Although the decision was made nearly a year ago, residents of these individual dwellings have received a letter this week asking them to move. Fedasil thus gives them a new place of reception. For most families, this means moving to another individual dwelling (a local hosting initiative run by the CPAS). For others, this implies a return to a collective center, after months or years spent in individual dwellings. For others (for example, persons whose asylum application has been rejected but still entitled to medical care), the situation is still uncertain: they do not yet know where they will be transferred nor if the accompaniment procedures will continue.

The current residents of our individual network are largely families but also single women or men with or without children. For most of them, the asylum procedure is still ongoing – a period of stress and uncertainty.


“Transfers” are based on certain criteria – such as the country of origin or the current phase of the asylum procedure. Another part of the criteria is finding a new reception location to meet the specific needs of the asylum seeker. The variety of these needs can be explained by the diversity of profiles: a family with a sick child requires different support than a single, traumatized woman or a man with a disability. This is not self-evident, but it is crucial to ensure that the needs and responses are balanced.
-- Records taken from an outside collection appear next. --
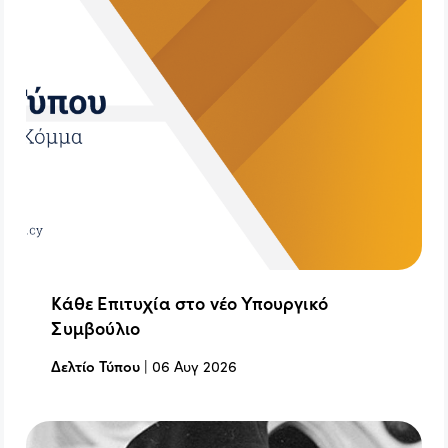
Κάθε Επιτυχία στο νέο Υπουργικό
Συμβούλιο
Δελτίο Τύπου
|
06 Αυγ 2026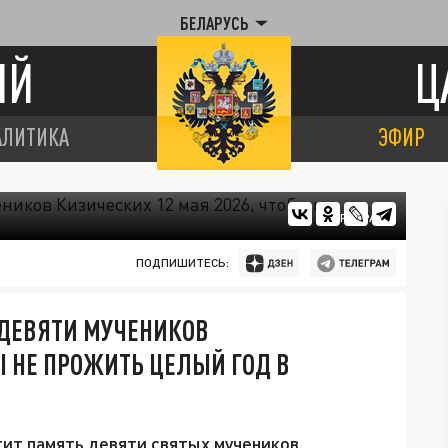
БЕЛАРУСЬ
ИЙ
Ц
АЛИТИКА
ЭФИР
ЦАРЬГРАД
ПОДПИШИТЕСЬ:
 ДЕВЯТИ МУЧЕНИКОВ
Ы НЕ ПРОЖИТЬ ЦЕЛЫЙ ГОД В
тит память девяти святых мучеников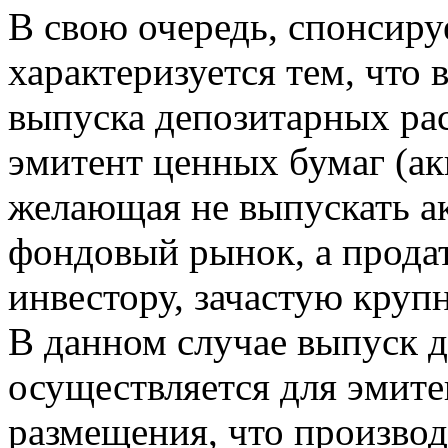
В свою очередь, спонсир
характеризуется тем, что 
выпуска депозитарных ра
эмитент ценных бумаг (ак
желающая не выпускать а
фондовый рынок, а прода
инвестору, зачастую кру
В данном случае выпуск 
осуществляется для эмите
размещения, что производ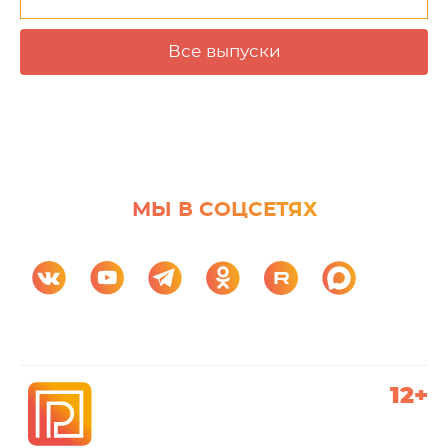
Все выпуски
МЫ В СОЦСЕТЯХ
12+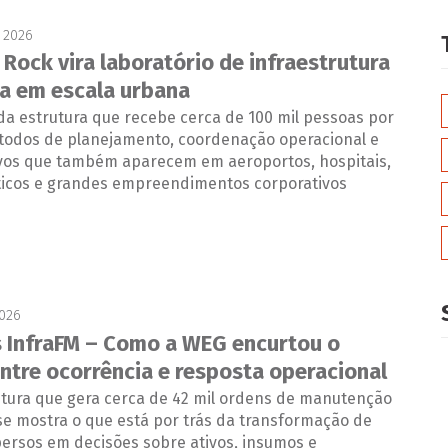
 2026
Rock vira laboratório de infraestrutura
a em escala urbana
a estrutura que recebe cerca de 100 mil pessoas por
todos de planejamento, coordenação operacional e
ivos que também aparecem em aeroportos, hospitais,
sticos e grandes empreendimentos corporativos
2026
restrito:
 InfraFM – Como a WEG encurtou o
ntre ocorrência e resposta operacional
tura que gera cerca de 42 mil ordens de manutenção
se mostra o que está por trás da transformação de
persos em decisões sobre ativos, insumos e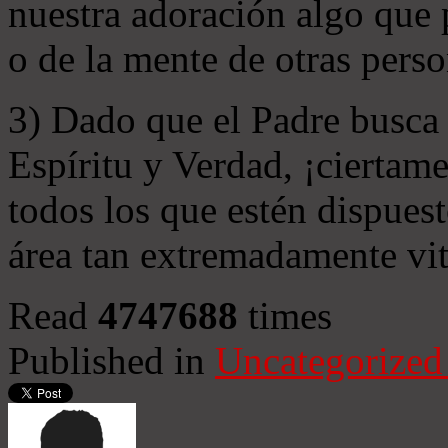
nuestra adoración algo que 
o de la mente de otras perso
3) Dado que el Padre busca 
Espíritu y Verdad, ¡ciertame
todos los que estén dispuest
área tan extremadamente vit
Read
4747688
times
Published in
Uncategorized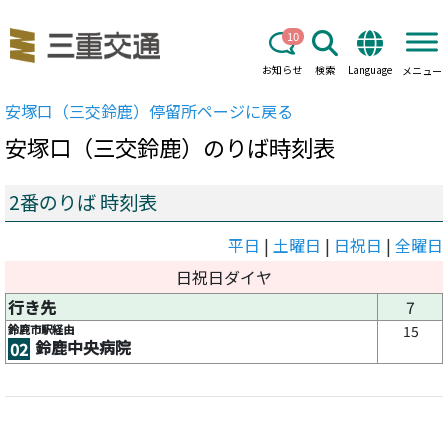
10
お知らせ
検索
Language
メニュー
安塚口（三交鈴鹿）
停留所ページに戻る
安塚口（三交鈴鹿）
のりば時刻表
2番のりば 時刻表
平日
|
土曜日
|
日祝日
|
全曜日
日祝日ダイヤ
行き先
7
鈴鹿市駅経由
15
鈴鹿中央病院
02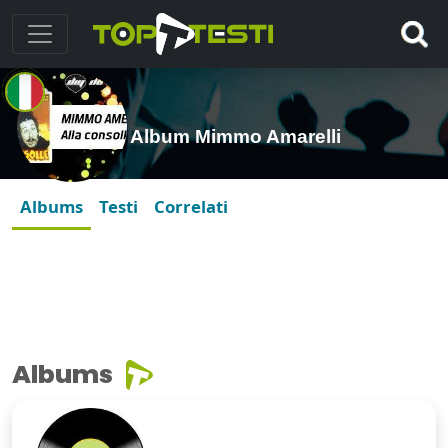
Album Mimmo Amarelli
Albums
Testi
Correlati
Albums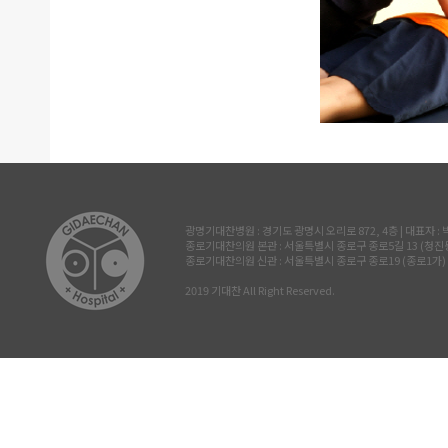
광명기대찬병원 : 경기도 광명시 오리로 872, 4층 | 대표자 : 박진삼 
종로기대찬의원 본관 : 서울특별시 종로구 종로5길 13 (청진동, 삼공빌
종로기대찬의원 신관 : 서울특별시 종로구 종로19 (종로1가) 르메이
2019 기대찬 All Right Reserved.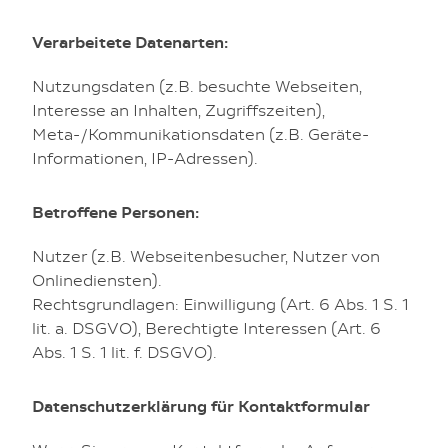
Verarbeitete Datenarten:
Nutzungsdaten (z.B. besuchte Webseiten,
Interesse an Inhalten, Zugriffszeiten),
Meta-/Kommunikationsdaten (z.B. Geräte-
Informationen, IP-Adressen).
Betroffene Personen:
Nutzer (z.B. Webseitenbesucher, Nutzer von
Onlinediensten).
Rechtsgrundlagen: Einwilligung (Art. 6 Abs. 1 S. 1
lit. a. DSGVO), Berechtigte Interessen (Art. 6
Abs. 1 S. 1 lit. f. DSGVO).
Datenschutzerklärung für Kontaktformular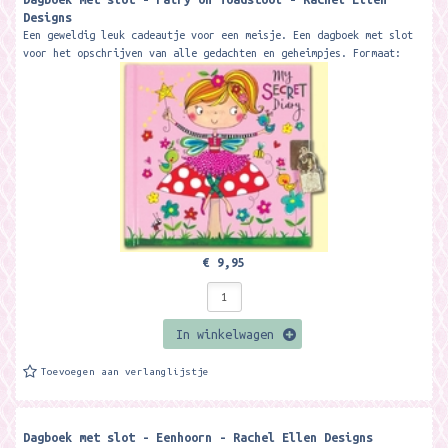
Designs
Een geweldig leuk cadeautje voor een meisje. Een dagboek met slot
voor het opschrijven van alle gedachten en geheimpjes. Formaat:
14,1 x 14,7 cm....
€ 9,95
In winkelwagen
Toevoegen aan verlanglijstje
Dagboek met slot - Eenhoorn - Rachel Ellen Designs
Where we are concerned is that it is not included that children in school A are moved to a B town two months before the end of the school year. They will then have to start in a new school, as well as have the possibility of not finishing their year, especially as after April 1, schools are no longer required to enroll new students.

Caritas insists that the Belgian authorities avoids these situation and that the established transfer criteria are closely followed in order to continue to guarantee the dignity of each asylum seeker.